Sounds like an opening for you to open a On- Line store in W.A Pat.

happy Birthday as well old fella  

Rook


----------



## KillerRx4 (18/4/07)

PistolPatch said:


> 2. John Guest ball valves with quick release fittings that fit into Ross's manifold so my entire set-up can be quick-release. No one, including Ross, does it.




That sounds easy enough, just get the bsp/tube fittings to fit your valve.

http://www.legris.com/legris_com/VisualSea...te=BM&gr=02


----------



## roger mellie (18/4/07)

PistolPatch said:


> This could be an interesting thread - fingers crossed :unsure: Thanks to Batz's Altbier, here goes my, 'New Topic,' for tonight which, if I have time, I'll edit in the morning ...
> 
> This is the thread to let retailers know what you'd like them to supply.
> 
> ...



I was up doing some work at midnight - and read your 2000 word essay/wish list - how come you deleted it?. You must have way too much time on your hands Pat - typing all that diatribe then deleting it.

I particularly enjoyed your comment about retailers 'getting on' with each other - co-operating more - nearly wet myself. I thought what us consumers wanted was service and competition - not co-operation and price fixing?

And why would you want ANOTHER auto-syphon - you know they are useless - they MELT!? :excl: 

Have a happy Birthday

RM

PS - top of your list should be a grain mill - never mind the pre cracked vac packed grain.


----------



## johnno (18/4/07)

Some coke would be nice.

I sometimes take one of the kids with me and they need a drink.

cheers
johnno


----------



## Wortgames (18/4/07)

I'd like to see cheap, and well-identified, keg parts or reco kits - especially online - or have the parts available in 'bulk packs' rather than just one at a time. For example, I need to replace a bunch of my corroded, dodgy release valves, but can only ever find one or two types available (my kegs must have about 6 different types of valves!), and they always seem really expensive. If I could find a bulk pack of each type I'd just buy them and keep a few spares. It would be better to have a reco kit for each type of keg though, with a new valve, poppets, springs, washers, o-rings etc - basically a complete rebuild rather than trying to scrape together the individual bits and do a half-assed job cos you can't find all of them.


----------



## warrenlw63 (18/4/07)

johnno said:


> Some coke would be nice.



Probably not a stretch for the WA homebrew stores. Does Ben Cousins make beer? :lol: :lol: 

Warren -


----------



## gnewell (18/4/07)

Polycarbonate sightglass tubing!


----------



## delboy (18/4/07)

pp why do you need JG ball valves with quick releses if you go to a hydrolic repair center you can get nice mini s/s units with similar to jg quick releses.

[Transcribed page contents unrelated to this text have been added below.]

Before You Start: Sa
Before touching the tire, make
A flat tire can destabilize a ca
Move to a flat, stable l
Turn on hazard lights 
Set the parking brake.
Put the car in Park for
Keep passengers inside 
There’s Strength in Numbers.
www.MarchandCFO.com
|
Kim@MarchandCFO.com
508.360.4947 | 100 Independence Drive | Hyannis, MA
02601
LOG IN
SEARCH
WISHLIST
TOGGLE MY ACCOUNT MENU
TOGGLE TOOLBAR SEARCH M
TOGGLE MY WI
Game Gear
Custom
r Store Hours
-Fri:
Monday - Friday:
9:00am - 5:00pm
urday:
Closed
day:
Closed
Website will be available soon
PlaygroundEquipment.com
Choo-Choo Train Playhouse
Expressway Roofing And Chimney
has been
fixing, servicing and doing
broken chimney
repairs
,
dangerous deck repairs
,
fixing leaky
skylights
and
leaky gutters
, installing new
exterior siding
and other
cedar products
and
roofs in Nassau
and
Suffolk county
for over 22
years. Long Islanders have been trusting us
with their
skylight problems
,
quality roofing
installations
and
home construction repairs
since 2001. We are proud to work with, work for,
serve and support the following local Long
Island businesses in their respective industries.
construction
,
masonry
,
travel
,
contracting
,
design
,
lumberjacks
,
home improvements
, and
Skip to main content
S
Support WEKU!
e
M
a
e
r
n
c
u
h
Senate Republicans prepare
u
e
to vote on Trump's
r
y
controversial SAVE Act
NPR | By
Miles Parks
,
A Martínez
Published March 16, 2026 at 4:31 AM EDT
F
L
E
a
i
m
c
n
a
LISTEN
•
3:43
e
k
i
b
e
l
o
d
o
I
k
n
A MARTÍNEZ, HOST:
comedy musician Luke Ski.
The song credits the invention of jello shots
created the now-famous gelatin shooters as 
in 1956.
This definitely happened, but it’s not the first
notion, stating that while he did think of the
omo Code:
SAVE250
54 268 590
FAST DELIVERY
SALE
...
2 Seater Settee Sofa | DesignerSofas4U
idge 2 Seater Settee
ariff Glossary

pnewmatic as well check out the norgren site and if in doubt give them a ring 
also andale have thenm jg style ball valves they are used in glycol systems.

i have got one on my gas out let on the fridge.

delboy


----------



## Darren (18/4/07)

I guess sex toys would be out of the question? 

cheers

Darren


----------



## kook (18/4/07)

1. Reasonably priced stainless conicals (ie, AUD$500)
2. American hop flowers (ok, I know it's DAFF/AQIS not the HBS fault)
3. Mash Paddles (not some piece of flimsy plastic shit)
4. Champagne bottles!
5. CPC Quick Disconnects (and the little seals)
6. Glass Carboys for a reasonable price


I'm sure theres lots more too, but thats all I can think of for the moment


----------



## gnewell (18/4/07)

Magentic Stirbar for stirplate.


----------



## TidalPete (18/4/07)

Geoff - Brisbane said:


> Magentic Stirbar for stirplate.



In various sizes.

:beer:


----------



## BOG (18/4/07)

I'd like to see a legal source of pub kegs that could be converted into brewing kettles.

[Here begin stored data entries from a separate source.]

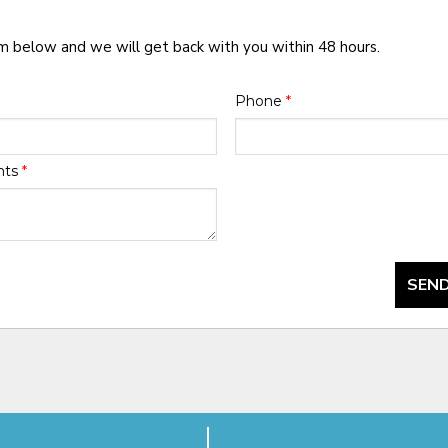
rm below and we will get back with you within 48 hours.
Phone
*
nts
*
SEND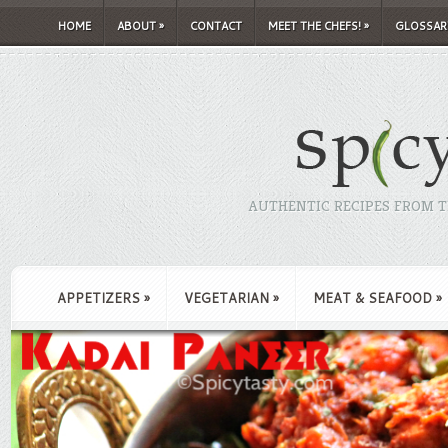
HOME
ABOUT
»
CONTACT
MEET THE CHEFS!
»
GLOSSAR
AUTHENTIC RECIPES FROM TH
APPETIZERS
»
VEGETARIAN
»
MEAT & SEAFOOD
»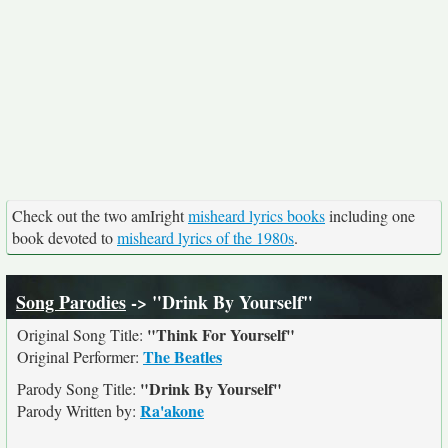
Check out the two amIright
misheard lyrics books
including one
book devoted to
misheard lyrics of the 1980s
.
Song Parodies
-> "Drink By Yourself"
"Think For Yourself"
Original Song Title:
The Beatles
Original Performer:
"Drink By Yourself"
Parody Song Title:
Ra'akone
Parody Written by: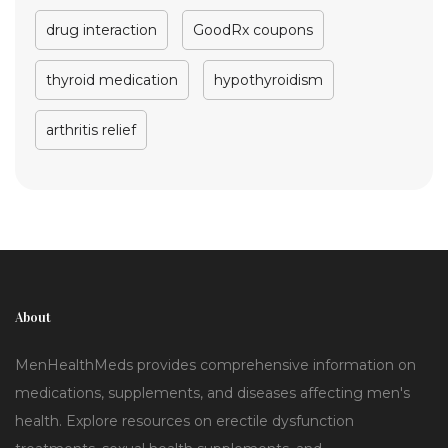
drug interaction
GoodRx coupons
thyroid medication
hypothyroidism
arthritis relief
About
MenHealthMeds provides comprehensive information on
medications, supplements, and diseases affecting men's
health. Explore resources on erectile dysfunction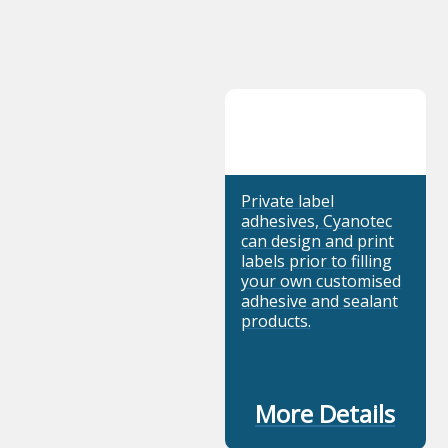
Private label
adhesives, Cyanotec
can design and print
labels prior to filling
your own customised
adhesive and sealant
products.
More Details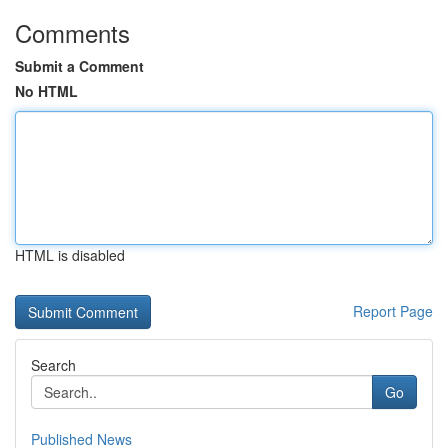
Comments
Submit a Comment
No HTML
HTML is disabled
Report Page
Search
Go
Published News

Basically a way we can purchase Lion Nathon kegs that are certified legal to sell.
It would kill off the stealing of kegs from the pub at night and make a third party market for old kegs.

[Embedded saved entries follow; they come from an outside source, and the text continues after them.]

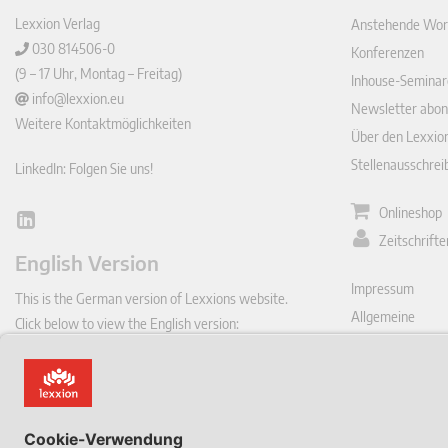
Lexxion Verlag
Anstehende Wor
030 814506-0
Konferenzen
(9 – 17 Uhr, Montag – Freitag)
Inhouse-Seminar
info@lexxion.eu
Newsletter abon
Weitere Kontaktmöglichkeiten
Über den Lexxio
Stellenausschre
LinkedIn: Folgen Sie uns!
Onlineshop
Lin
Zeitschrift
ked
English Version
In
Impressum
This is the German version of Lexxions website.
Allgemeine
Click below to view the English version:
Geschäftsbeding
DE
Datenschutzerkl
Vertrag hie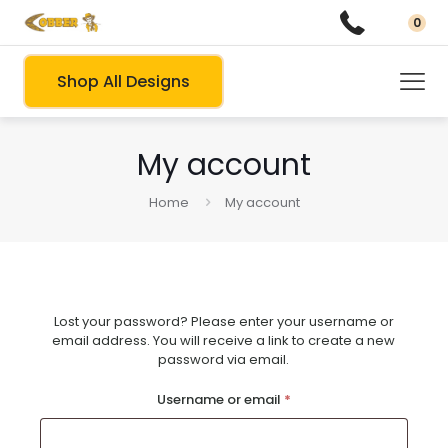
0
Shop All Designs
My account
Home
My account
Lost your password? Please enter your username or
email address. You will receive a link to create a new
password via email.
Required
Username or email
*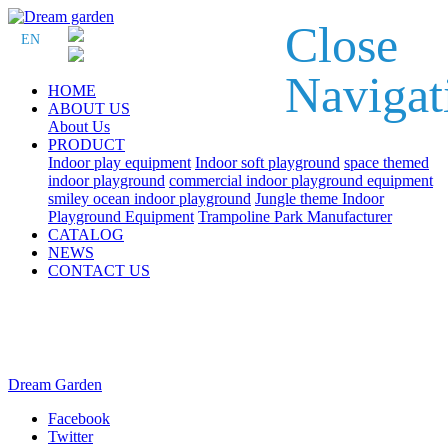
Close
EN
Navigat
HOME
ABOUT US
About Us
PRODUCT
Indoor play equipment
Indoor soft playground
space themed
indoor playground
commercial indoor playground equipment
smiley ocean indoor playground
Jungle theme Indoor
Playground Equipment
Trampoline Park Manufacturer
CATALOG
NEWS
CONTACT US
Dream Garden
Facebook
Twitter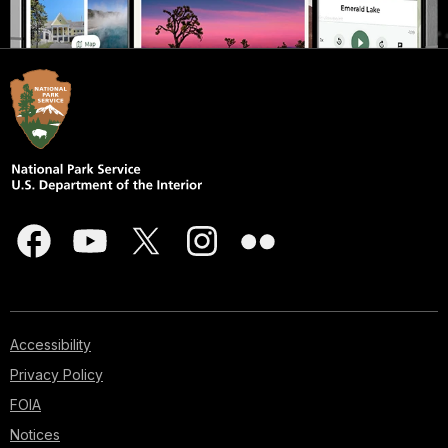
Accessibility
Privacy Policy
FOIA
Notices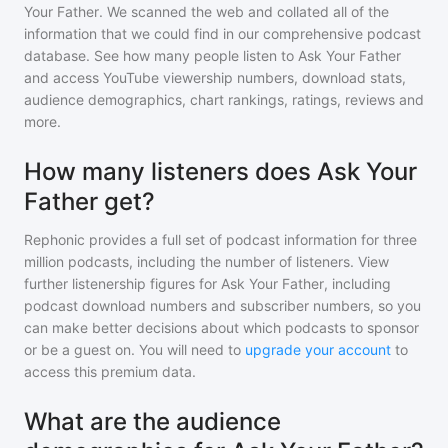
Your Father
. We scanned the web and collated all of the
information that we could find in our comprehensive podcast
database. See how many people listen to
Ask Your Father
and access YouTube viewership numbers, download stats,
audience demographics, chart rankings, ratings, reviews and
more.
How many listeners does Ask Your
Father get?
Rephonic provides a full set of podcast information for
three
million
podcasts, including the number of listeners. View
further listenership figures for
Ask Your Father
, including
podcast download numbers and subscriber numbers, so you
can make better decisions about which podcasts to sponsor
or be a guest on. You will need to
upgrade your account
to
access this premium data.
What are the audience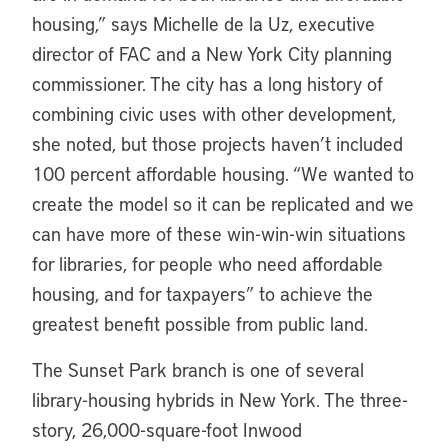
housing,” says Michelle de la Uz, executive
director of FAC and a New York City planning
commissioner. The city has a long history of
combining civic uses with other development,
she noted, but those projects haven’t included
100 percent affordable housing. “We wanted to
create the model so it can be replicated and we
can have more of these win-win-win situations
for libraries, for people who need affordable
housing, and for taxpayers” to achieve the
greatest benefit possible from public land.
The Sunset Park branch is one of several
library-housing hybrids in New York. The three-
story, 26,000-square-foot Inwood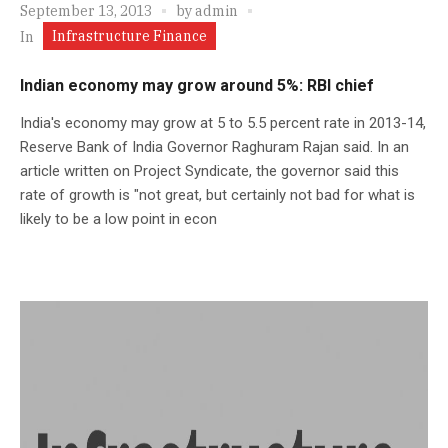
September 13, 2013
by
admin
Infrastructure Finance
In
Indian economy may grow around 5%: RBI chief
India's economy may grow at 5 to 5.5 percent rate in 2013-14,
Reserve Bank of India Governor Raghuram Rajan said. In an
article written on Project Syndicate, the governor said this
rate of growth is "not great, but certainly not bad for what is
likely to be a low point in econ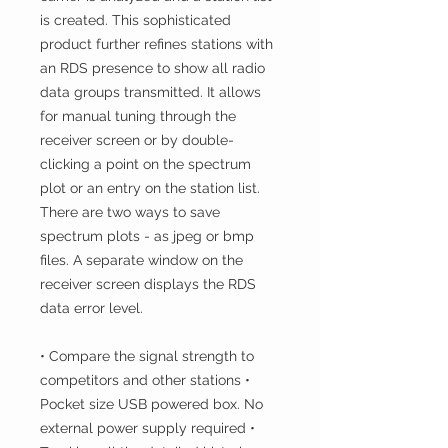
is created. This sophisticated
product further refines stations with
an RDS presence to show all radio
data groups transmitted. It allows
for manual tuning through the
receiver screen or by double-
clicking a point on the spectrum
plot or an entry on the station list.
There are two ways to save
spectrum plots - as jpeg or bmp
files. A separate window on the
receiver screen displays the RDS
data error level.
• Compare the signal strength to
competitors and other stations •
Pocket size USB powered box. No
external power supply required •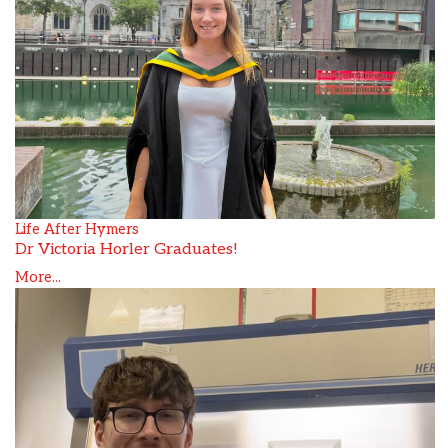
Life After Hymers
Dr Victoria Horler Graduates!
More...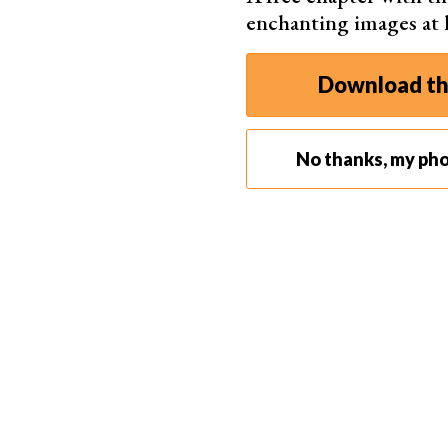
enchanting images at
Download th
©
No thanks, my pho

I've just paid $120 for a 22Litre SS pot when really I wanted a modified keg.


BOG


----------



## Wortgames (18/4/07)

Somebody posted recently that 50L kegs could be purchased through G&G for about $120???

Edit - found it, it was Bugwan: linky


----------



## MHB (19/4/07)

Been reading this thread with interest, I think I better leave it at that, except.

Kegs? No mystery they have always been available, you can get them from several legal sources, try as mentioned G&G, Keg Systems and I believe NNL have or are soon getting a container load.

These options have been discussed in several other threads, hell I can build you anything you want up to 100L, if you are willing to shell out $450 for the 100L model, which we nicknamed hector.
View attachment 12227

Thats Pete with his new toy.

MHB


----------



## Adamt (19/4/07)

warrenlw63 said:


> Probably not a stretch for the WA homebrew stores. Does Ben Cousins make beer? :lol: :lol:
> 
> Warren -



Quick side-joke;

West Coast Eagles sponsor Hungry Jacks are soon releasing the Ben Cousins meal deal!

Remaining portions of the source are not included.